De la solitude « si vaste que l’on peut y savoir la mort sans que cela ait la moindre importance », de l’impossibilité à se rejoindre, Adèle fouille les recoins, à la recherche des angles morts, ceux qui, en temps normal, obèrent la vision, et qui, ici, révèlent les éclats d’une fulgurante intuition. Pour nous les faire entrevoir, Marie Cosnay déploie les points de vue, élaborant ce qui ressemble à un gyroscope de la douleur : narration directe de l’événement, parcelles de la mémoire d’Adèle, atelier de l’écrivain, trois voix, trois rythmes, dans un assemblage précis.

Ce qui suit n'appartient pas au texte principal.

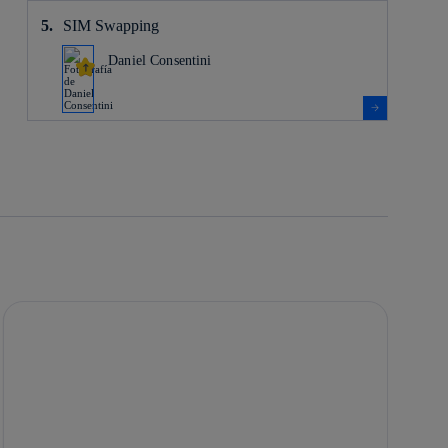
SIM Swapping
Daniel Consentini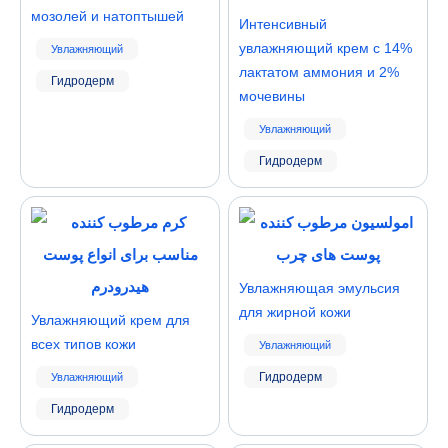
мозолей и натоптышей
Интенсивный
увлажняющий крем с 14%
Увлажняющий
лактатом аммония и 2%
Гидродерм
мочевины
Увлажняющий
Гидродерм
Увлажняющая эмульсия
для жирной кожи
Увлажняющий крем для
всех типов кожи
Увлажняющий
Гидродерм
Увлажняющий
Гидродерм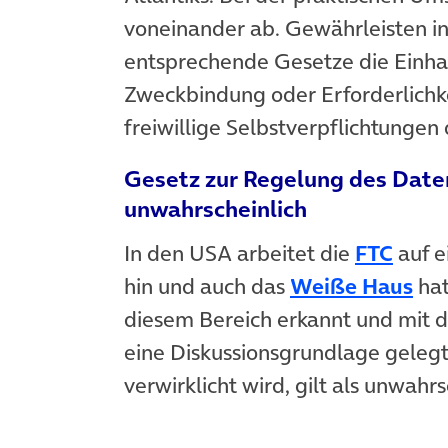
voneinander ab. Gewährleisten i
entsprechende Gesetze die Einhal
Zweckbindung oder Erforderlichke
freiwillige Selbstverpflichtungen 
Gesetz zur Regelung des Date
unwahrscheinlich
In den USA arbeitet die
FTC
auf e
hin und auch das
Weiße Haus
hat
diesem Bereich erkannt und mit 
eine Diskussionsgrundlage gelegt
verwirklicht wird, gilt als unwahrs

Poésie en prose plus encore que récit ou roman, Adèle, la scène perdue déroule en effet une étonnante continuité (et cohérence) au cœur des questionnements partagés, de la mélodie syncopée qui les soutient, et des brusques virages de ton de la narratrice : qu’elle s’éloigne et emploie un « on » indéfini, ou nous prenne à partie par un « vous », à la fois injonction et déportation et que ce moi-lecteur ait ou non envie de vivre par procuration ces événements et ces états la langue l’emporte, nous entraîne, dans le respect des espaces de silence nécessaire au dévoilement de l’insaisissable.

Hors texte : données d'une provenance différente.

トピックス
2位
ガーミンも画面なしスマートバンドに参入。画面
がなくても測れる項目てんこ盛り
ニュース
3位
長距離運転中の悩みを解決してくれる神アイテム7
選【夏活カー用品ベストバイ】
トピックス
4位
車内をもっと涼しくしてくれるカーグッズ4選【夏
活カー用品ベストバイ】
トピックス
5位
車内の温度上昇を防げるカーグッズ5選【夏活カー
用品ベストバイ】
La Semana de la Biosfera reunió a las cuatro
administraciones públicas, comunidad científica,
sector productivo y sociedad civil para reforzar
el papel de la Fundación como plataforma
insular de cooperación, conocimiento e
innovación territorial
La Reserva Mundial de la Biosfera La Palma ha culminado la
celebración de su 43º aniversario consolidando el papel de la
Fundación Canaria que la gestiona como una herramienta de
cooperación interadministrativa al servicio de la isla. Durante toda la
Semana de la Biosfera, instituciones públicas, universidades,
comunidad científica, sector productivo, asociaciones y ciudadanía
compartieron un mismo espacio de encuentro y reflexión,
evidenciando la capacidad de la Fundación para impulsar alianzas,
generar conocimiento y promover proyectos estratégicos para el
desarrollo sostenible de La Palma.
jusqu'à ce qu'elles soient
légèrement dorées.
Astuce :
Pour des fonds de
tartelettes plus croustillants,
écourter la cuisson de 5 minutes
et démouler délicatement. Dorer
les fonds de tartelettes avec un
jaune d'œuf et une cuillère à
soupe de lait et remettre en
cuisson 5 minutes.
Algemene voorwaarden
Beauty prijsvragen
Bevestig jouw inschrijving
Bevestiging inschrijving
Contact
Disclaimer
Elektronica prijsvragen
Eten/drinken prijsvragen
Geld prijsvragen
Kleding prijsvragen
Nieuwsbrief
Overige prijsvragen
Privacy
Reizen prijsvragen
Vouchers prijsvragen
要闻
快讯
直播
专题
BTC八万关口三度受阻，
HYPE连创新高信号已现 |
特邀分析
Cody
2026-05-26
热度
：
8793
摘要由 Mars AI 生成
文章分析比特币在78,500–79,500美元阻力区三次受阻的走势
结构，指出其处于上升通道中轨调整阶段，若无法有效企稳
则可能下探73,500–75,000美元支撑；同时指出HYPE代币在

Née à Bayonne en 1965, Marie Cosnay enseigne les lettres classiques dans un collège du pays basque, a traduit Euripide et Sophocle, et publié ces dernières années dans les revues Petite, Présages, Le Nouveau Recueil, ou encore La Polygraphe. Poète avant tout, douée, ici comme dans son précédent opus (Que s’est-il passé ?) d’une force limpide au service du mystère de la mémoire, Marie Cosnay est d’abord une voix qui fait de son texte un corps vivant, sachant vivre avec son secret, garant de l’intimité et de l’intégrité, pour que tout au bout du périple advienne une réelle naissance : « Adèle, c’est le prénom d’une femme, je m’y suis confondue./ Qu’est-ce qui pouvait bien se passer, dans la souffrance de ne pas pouvoir raconter, si ce n’est l’avènement d’une femme ? »

Lucie Clair

Adèle, la scène perdue
Marie Cosnay
Cheyne éditeur, 96 pages, 13,50

Mémoire déroutée Par Lucie Clair
Le Matricule des Anges n°64 , juin 2005.